OAK RIDGE, TENNESSEE.  Lee Rainie, Director of the PEW Research Center’s Internet & American Life Project, will speak at a Friends of ORNL Community Lecture on The Social Impact of Technology. Lee Rainie’s talk will be held at the American Museum of Science and Energy (AMSE) in Oak Ridge on Thursday June 23, 2011.

Reception beginning at 5:30 pm, lecture at 6:30 pm.

Lee Rainie is the Director of the Pew Research Center’s Internet & American Life Project, a non-profit, non–partisan “fact tank” that studies the social impact of the internet. Since December 1999, the Washington D.C. research center has examined how people’s internet use affects their families, communities, health care, education, civic and political life, and work places.

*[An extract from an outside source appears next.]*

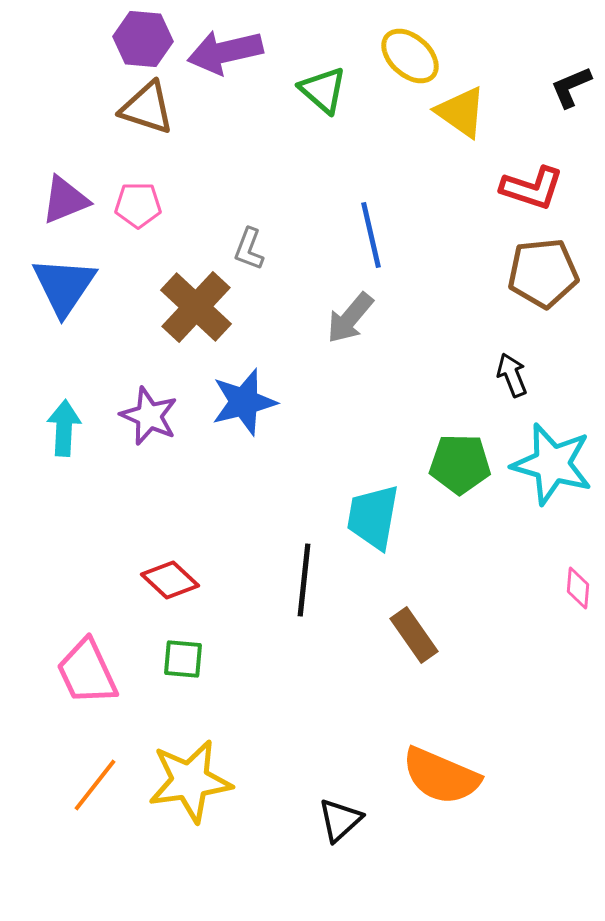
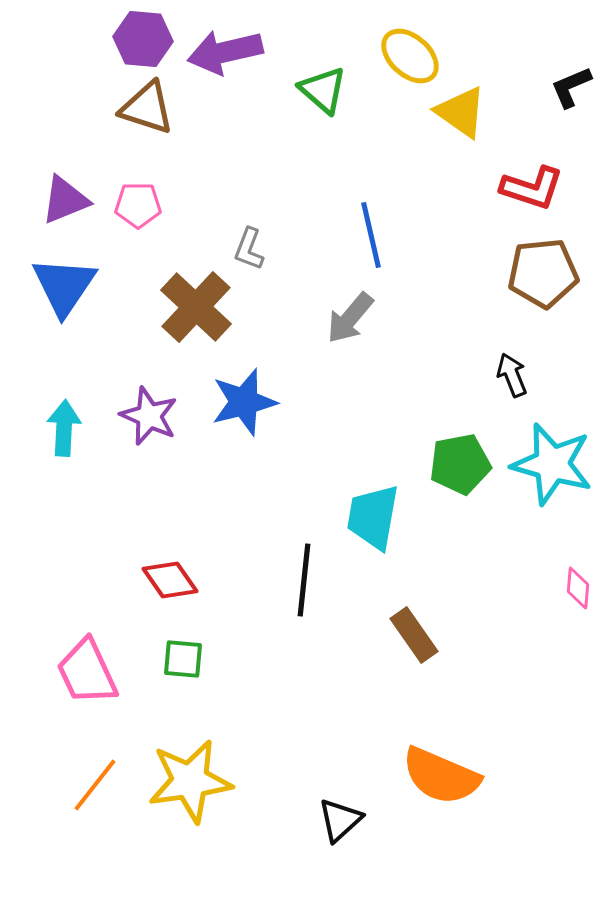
green pentagon: rotated 12 degrees counterclockwise
red diamond: rotated 12 degrees clockwise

The Project has issued more than 240 reports based on its surveys that examine people’s online activities and the internet’s role in their lives. All of its reports and datasets are available online for free at http://www.pewinternet.org

Lee is a co-author of Up for Grabs, Hopes and Fears, Ubiquity, Mobility, Security, and Challenges and Opportunities. All are based on Project surveys about the future of the internet. He is also writing a book entitled Networked: The new social operating system with sociologist Barry Wellman about the social impact of the internet and cell phones for MIT Press.

Prior to launching the Pew Internet Project, Lee was managing editor of U.S. News & World Report. He is a graduate of Harvard University and has a master’s degree in political science from Long Island University.